## Problem to solve
A partial copy is required: transcribe exactly the lines from the one containing "Hem till Byn (46, 405)" through the last line below, without any pictures.

Stored items
=-=-=

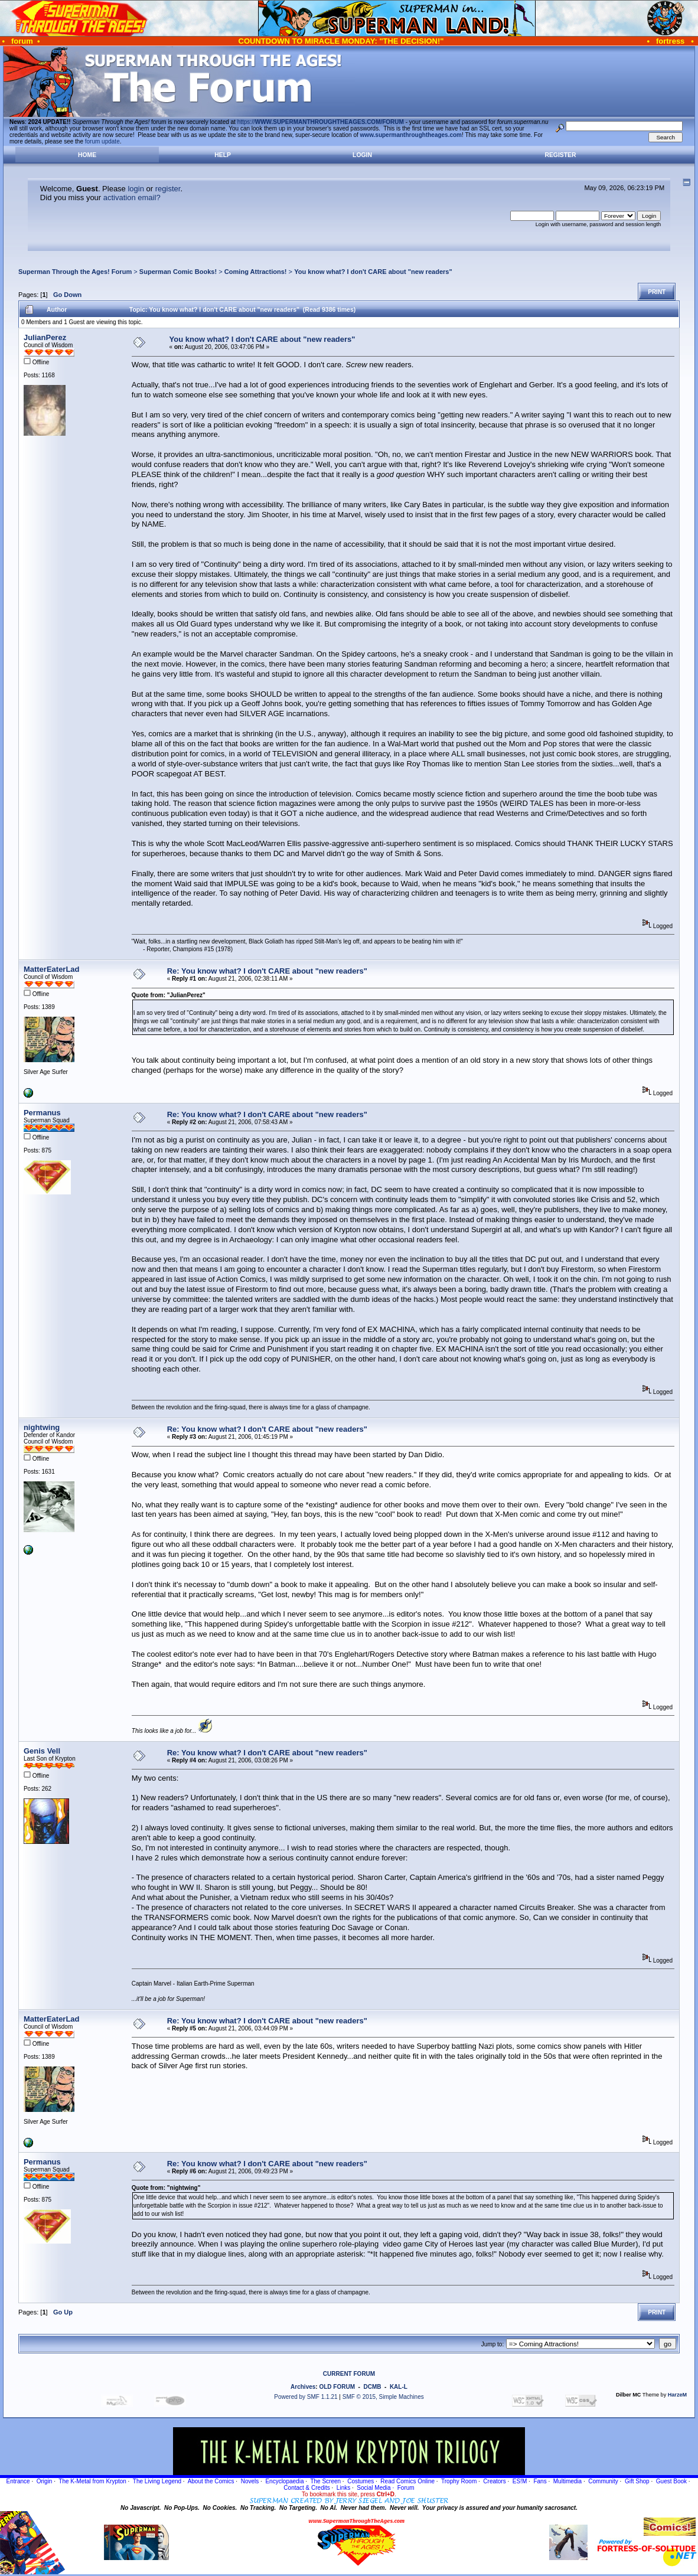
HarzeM (677, 2395)
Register (560, 155)
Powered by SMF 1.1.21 (305, 2397)
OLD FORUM (337, 2387)
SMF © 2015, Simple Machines (383, 2397)
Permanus (42, 1112)
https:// (320, 122)
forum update (102, 141)
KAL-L (398, 2387)
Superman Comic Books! (178, 271)
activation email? (132, 197)
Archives (303, 2387)
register (168, 188)
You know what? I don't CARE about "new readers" (373, 271)
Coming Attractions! (255, 271)
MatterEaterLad (52, 969)
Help (222, 155)
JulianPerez (45, 337)
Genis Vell (42, 1750)
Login (362, 155)
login (135, 188)
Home (87, 155)
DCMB (372, 2387)
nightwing (42, 1427)
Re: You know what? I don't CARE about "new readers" (267, 971)
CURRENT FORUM (349, 2374)
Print (657, 292)
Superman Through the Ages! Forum (75, 271)
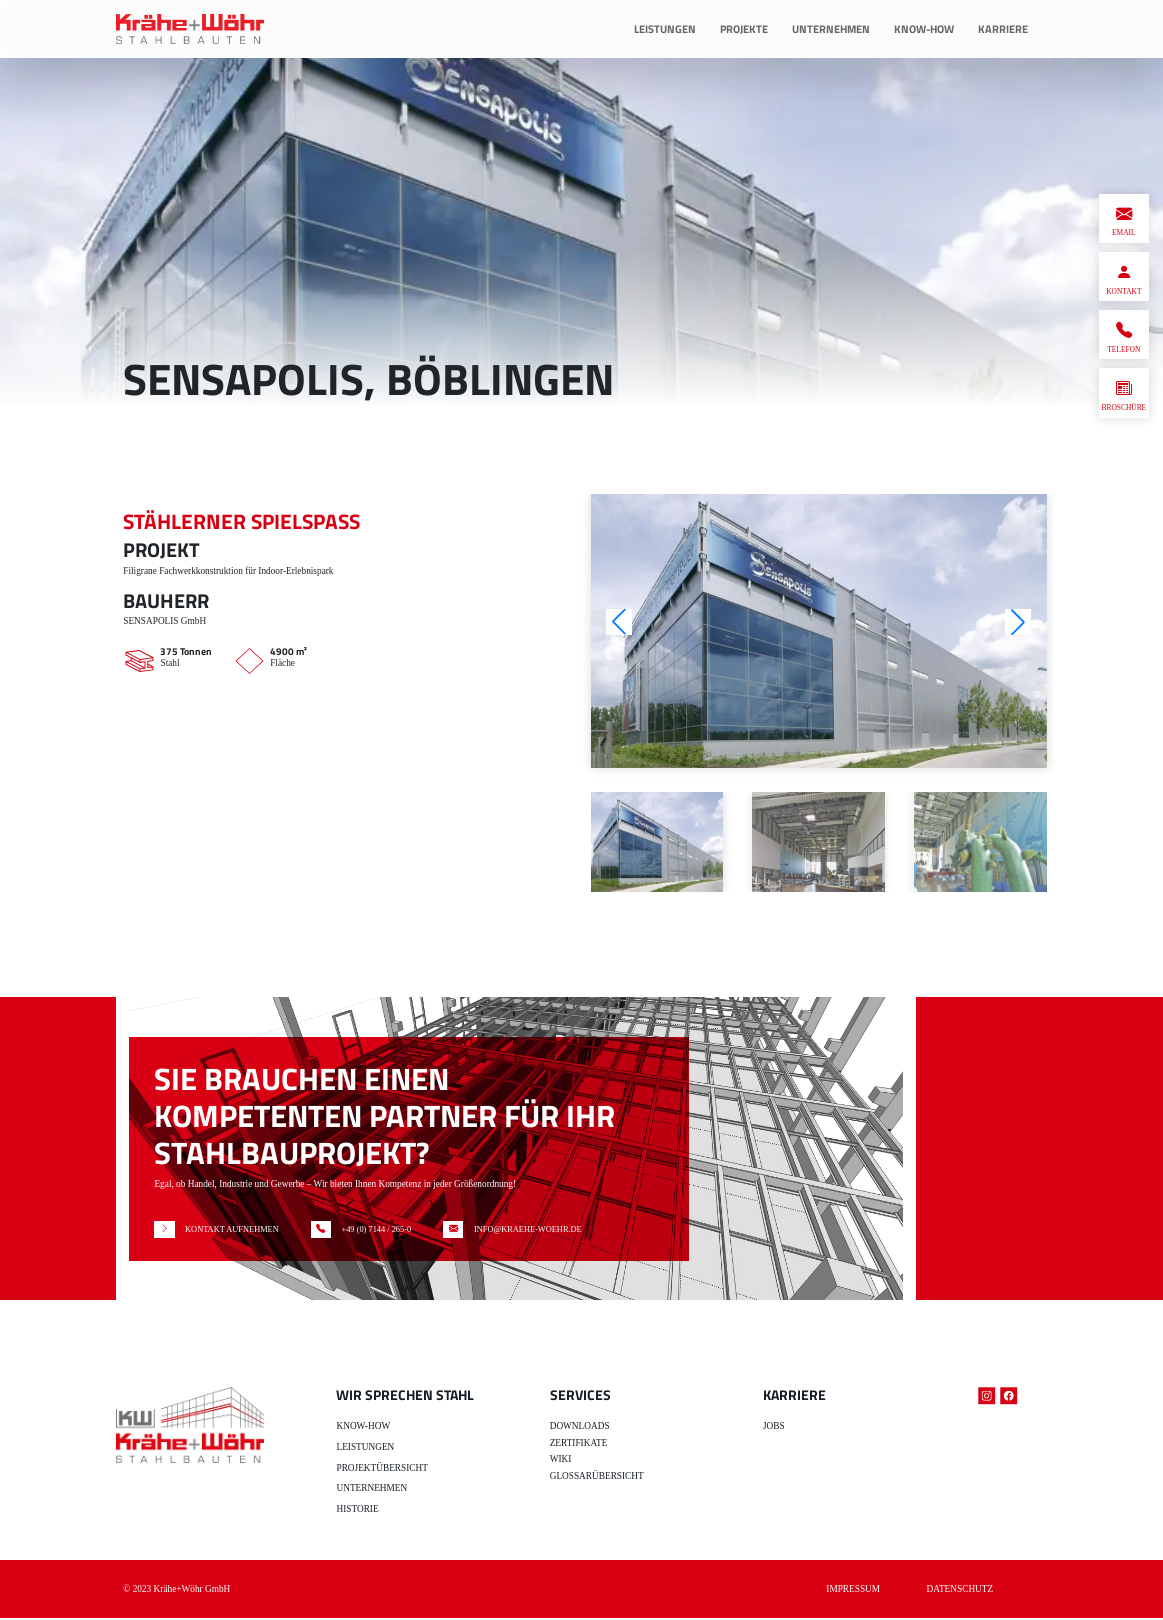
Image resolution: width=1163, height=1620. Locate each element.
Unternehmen (831, 28)
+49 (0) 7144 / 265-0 (377, 1230)
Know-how (363, 1428)
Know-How (924, 28)
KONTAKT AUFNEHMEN (222, 1230)
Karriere (1003, 28)
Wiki (561, 1461)
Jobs (774, 1428)
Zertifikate (579, 1445)
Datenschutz (960, 1591)
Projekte (744, 28)
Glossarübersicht (597, 1478)
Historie (357, 1511)
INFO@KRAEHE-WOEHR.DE (540, 1230)
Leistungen (665, 28)
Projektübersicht (381, 1469)
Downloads (580, 1428)
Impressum (853, 1591)
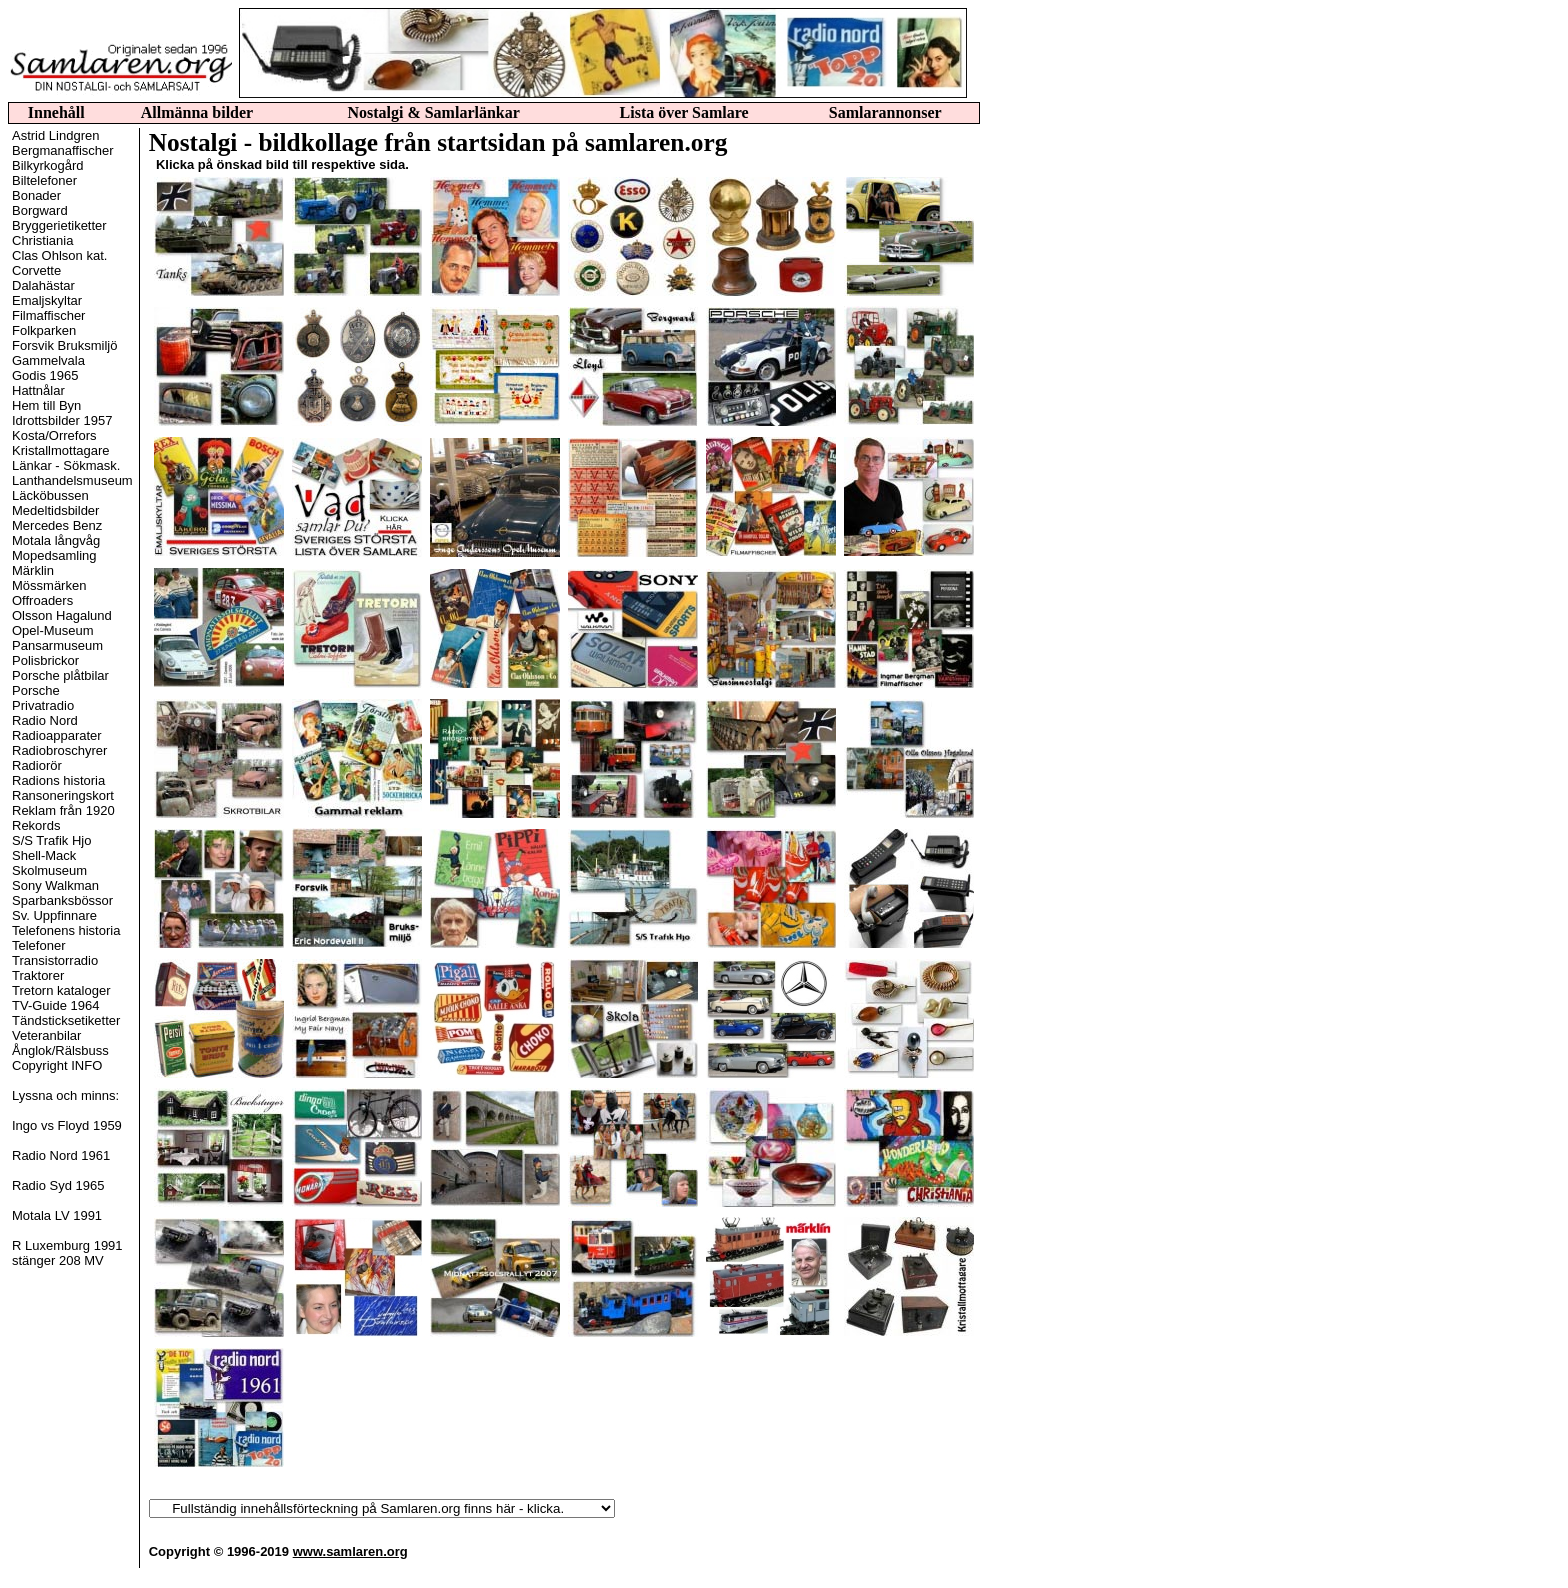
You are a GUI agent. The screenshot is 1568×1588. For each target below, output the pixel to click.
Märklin (33, 570)
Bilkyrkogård (48, 165)
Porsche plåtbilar (60, 675)
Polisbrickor (45, 660)
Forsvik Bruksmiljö (64, 345)
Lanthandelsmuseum (72, 480)
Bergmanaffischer (63, 150)
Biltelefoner (44, 180)
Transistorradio (55, 960)
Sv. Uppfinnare (54, 915)
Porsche (36, 690)
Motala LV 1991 (57, 1215)
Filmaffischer (48, 315)
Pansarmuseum (57, 645)
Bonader (36, 195)
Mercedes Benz (57, 525)
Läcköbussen (50, 495)
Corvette (36, 270)
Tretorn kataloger (61, 990)
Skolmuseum (49, 870)
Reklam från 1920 (63, 810)
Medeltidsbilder (55, 510)
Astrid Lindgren (55, 135)
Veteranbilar (46, 1035)
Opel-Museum (53, 630)
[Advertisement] (1065, 446)
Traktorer (38, 975)
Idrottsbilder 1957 (62, 420)
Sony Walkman (55, 885)
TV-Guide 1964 (55, 1005)
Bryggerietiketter (59, 225)
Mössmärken (49, 585)
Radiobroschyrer (59, 750)
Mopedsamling (54, 555)
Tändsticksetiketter (66, 1020)
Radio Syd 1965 (58, 1185)
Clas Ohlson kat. (59, 255)
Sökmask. (91, 465)
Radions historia (58, 780)
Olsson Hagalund (62, 615)
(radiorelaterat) (382, 1508)
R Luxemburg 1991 (67, 1245)
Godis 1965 (45, 375)
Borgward (40, 210)
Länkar (32, 465)
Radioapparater (57, 735)
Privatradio (43, 705)
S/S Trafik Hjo (51, 840)
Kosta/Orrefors (54, 435)
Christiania (42, 240)
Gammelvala (48, 360)
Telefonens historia (66, 930)
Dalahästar (43, 285)
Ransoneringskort (63, 795)
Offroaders (42, 600)
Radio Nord (45, 720)
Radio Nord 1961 (61, 1155)
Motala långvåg (56, 540)
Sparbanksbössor (62, 900)
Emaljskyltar (47, 300)
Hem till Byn (46, 405)
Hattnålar (38, 390)
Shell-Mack (44, 855)
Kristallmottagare (61, 450)
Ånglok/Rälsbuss (60, 1050)
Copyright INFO (57, 1065)
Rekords (36, 825)
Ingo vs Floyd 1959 (67, 1125)
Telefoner (38, 945)
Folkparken (44, 330)
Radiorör (37, 765)
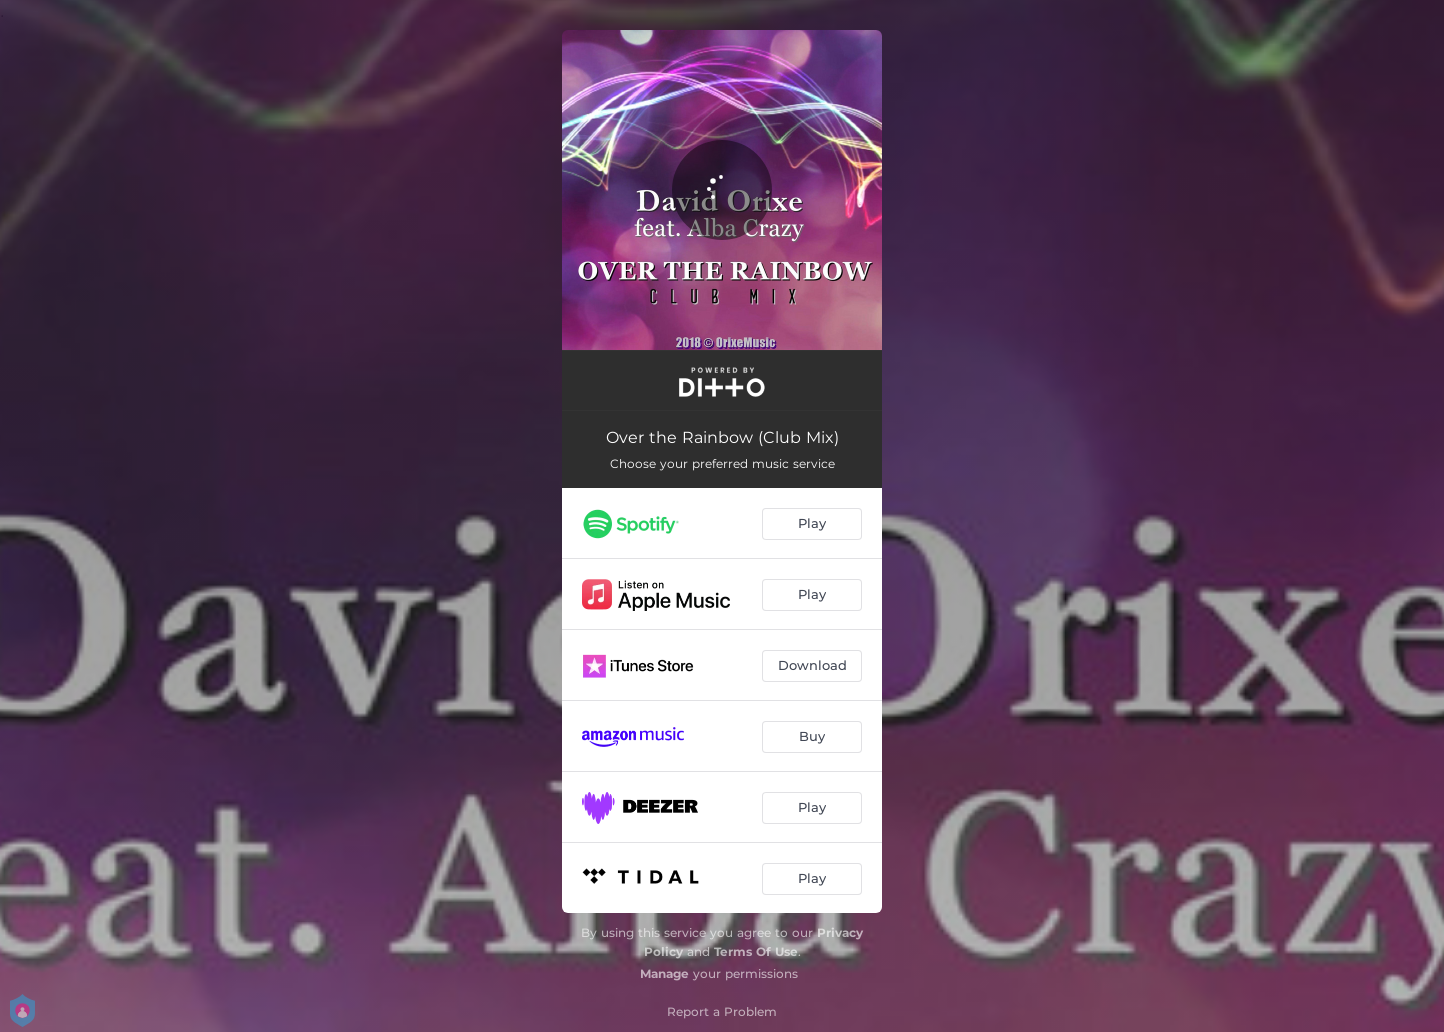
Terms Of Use (756, 951)
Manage (664, 973)
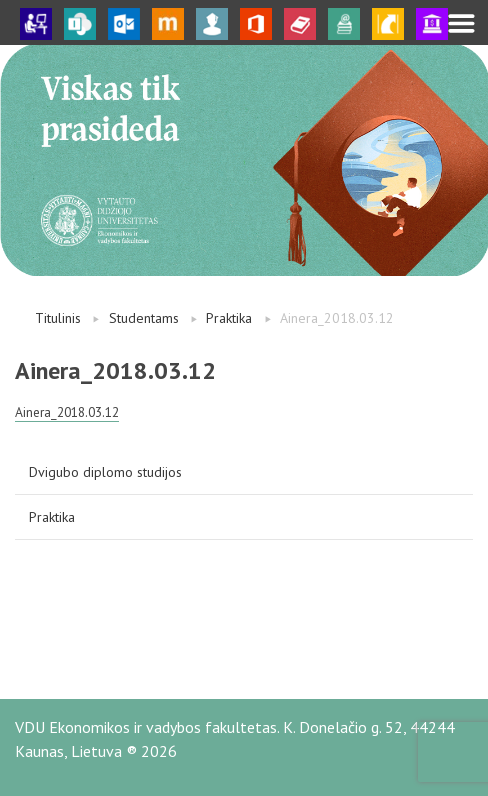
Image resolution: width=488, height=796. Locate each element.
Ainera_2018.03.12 (67, 412)
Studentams (144, 318)
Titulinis (58, 318)
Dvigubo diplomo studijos (105, 472)
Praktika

=-=-=

## Solution
Hem till Byn (46, 405)
Hattnålar (38, 390)
Shell-Mack (44, 855)
Kristallmottagare (61, 450)
Ånglok/Rälsbuss (60, 1050)
Copyright INFO (57, 1065)
Rekords (36, 825)
Ingo vs Floyd 1959 (67, 1125)
Telefoner (38, 945)
Folkparken (44, 330)
Radiorör (37, 765)
Terms Of Use (756, 951)
Manage (664, 973)
Image resolution: width=488, height=796. Locate each element.
Ainera_2018.03.12 (67, 412)
Studentams (144, 318)
Titulinis (58, 318)
Dvigubo diplomo studijos (105, 472)
Praktika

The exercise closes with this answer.